We want your visit to the Lakewood Dog Park to be an enjoyable experience for everyone. One reason for the development of this area was to provide a space away from park playgrounds and playing fields where dogs could be free to run without disrupting families with children. Please be aware that the fact that there are packs of dogs running around changes park dynamics. Not all dogs in the park have children in their homes. Some of them have not been exposed to kids or may even simply not like them. In the interest of keeping the Lakewood Dog Park a safe and fun place for everyone, please watch your children closely and read the following recommendations.

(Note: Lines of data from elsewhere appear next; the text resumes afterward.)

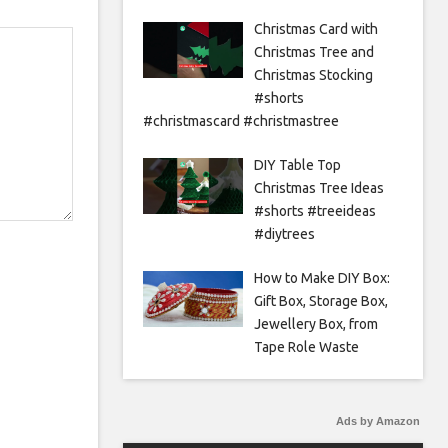
Christmas Card with
Christmas Tree and
Christmas Stocking
#shorts
#christmascard #christmastree
DIY Table Top
Christmas Tree Ideas
#shorts #treeideas
#diytrees
How to Make DIY Box:
Gift Box, Storage Box,
Jewellery Box, from
Tape Role Waste
Ads by Amazon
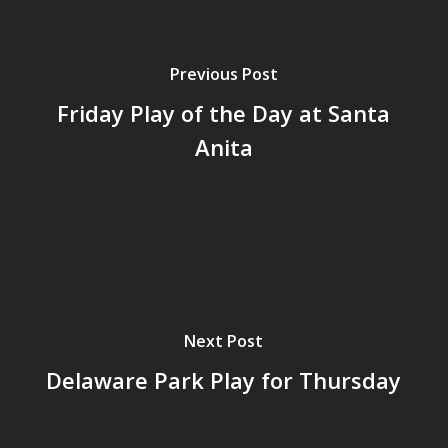
Previous Post
Friday Play of the Day at Santa
Anita
Next Post
Delaware Park Play for Thursday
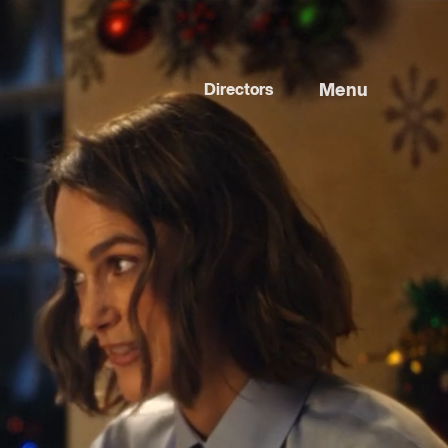
Menu
Directors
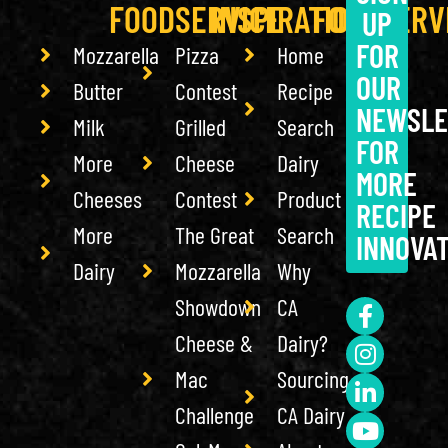
FOODSERVICE
INSPIRATION
FOODSERV
UP
FOR
Mozzarella
Pizza
Home
OUR
Butter
Contest
Recipe
NEWSLE
Milk
Grilled
Search
FOR
More
Cheese
Dairy
MORE
Cheeses
Contest
Product
RECIPE
More
The Great
Search
INNOVA
Dairy
Mozzarella
Why
Showdown
CA
Cheese &
Dairy?
Mac
Sourcing
Challenge
CA Dairy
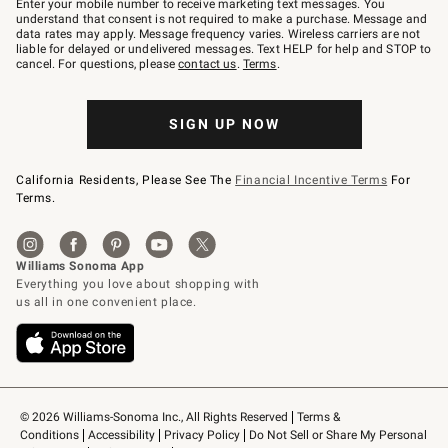
Enter your mobile number to receive marketing text messages. You
text
understand that consent is not required to make a purchase. Message and
JOINWS
data rates may apply. Message frequency varies. Wireless carriers are not
to
liable for delayed or undelivered messages. Text HELP for help and STOP to
79094.
cancel. For questions, please
contact us
.
Terms
.
SIGN UP NOW
California Residents, Please See The
Financial Incentive Terms
For
Terms.
© 2026 Williams-Sonoma Inc., All Rights Reserved
Terms & 
Conditions
Accessibility
Privacy Policy
Do Not Sell or Share My Personal 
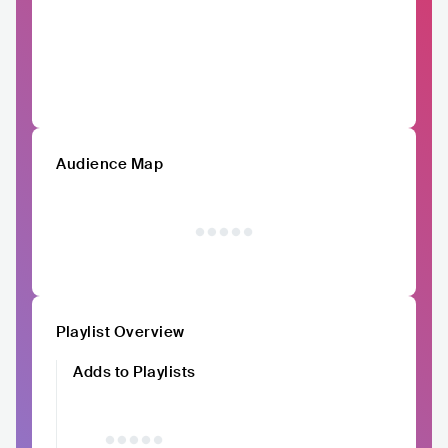
Audience Map
Playlist Overview
Adds to Playlists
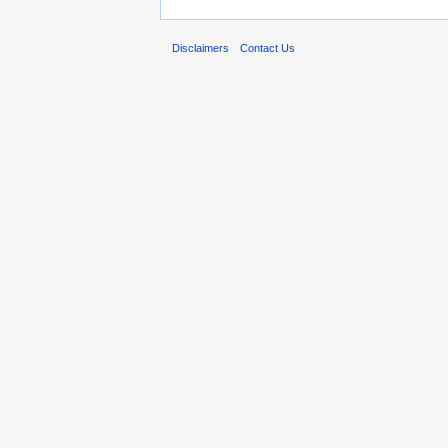
Disclaimers
Contact Us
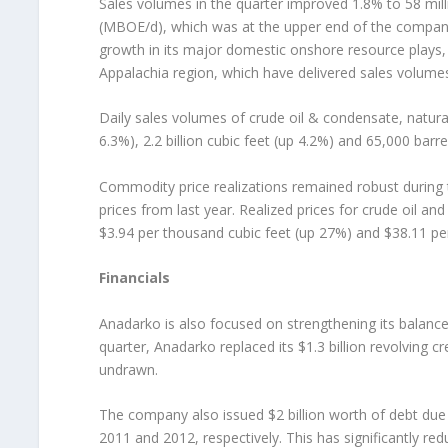
Sales volumes in the quarter improved 1.8% to 58 mil
(MBOE/d), which was at the upper end of the compan
growth in its major domestic onshore resource plays,
Appalachia region, which have delivered sales volume
Daily sales volumes of crude oil & condensate, natura
6.3%), 2.2 billion cubic feet (up 4.2%) and 65,000 barre
Commodity price realizations remained robust during t
prices from last year. Realized prices for crude oil 
$3.94 per thousand cubic feet (up 27%) and $38.11 per 
Financials
Anadarko is also focused on strengthening its balance sh
quarter, Anadarko replaced its $1.3 billion revolving cre
undrawn.
The company also issued $2 billion worth of debt due i
2011 and 2012, respectively. This has significantly re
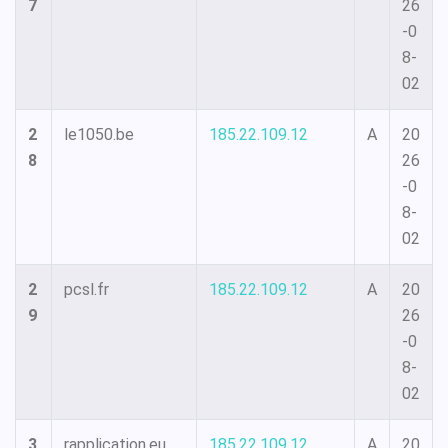
7
26
-0
8-
02
2
le1050.be
185.22.109.12
A
20
8
26
-0
8-
02
2
pcsl.fr
185.22.109.12
A
20
9
26
-0
8-
02
3
rapplication.eu
185.22.109.12
A
20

Children are susceptible to contracting intestinal parasites in areas where urine and feces are present. Be sure that you and your child always wear shoes in the park. Be aware that children can also pick up fleas.
This is not a place to bring a child to get over the fear of dogs. Not all dogs are friendly with children. While some dogs avoid children, others will harass them. (Note to dog owners: Whether you have children in your house or not, it is a good idea to socialize your dogs with children as much as possible. This will alleviate potential problems.)
- NEVER allow your child to approach or pet a dog without the owner’s permission and presence.
- Children are easily run over and knocked down by running dogs. Some herding breeds may nip at kids in an attempt to round them up.
- A running, yelling child attracts attention and becomes a target for dogs because s/he resembles an injured animal or running prey. Do not allow your child to wildly wave her or his arms around.
- Never let a child bring food or toys to the dog park. Even a friendly dog may go after a treat.
- One adult to supervise children and dogs is not enough. Make sure that you can take care of everyone you bring with you.
- Teach your children how to behave around animals and what to do in case of any emergency BEFORE bringing them to the park. For example:
- NEVER RUN: Hide face, fold arms, and stand still. If necessary lie down, tuck arms and legs into the body and lie still. In both cases wait for help or for the dog to leave.
- Direct eye contact (staring) is confrontational and a challenge.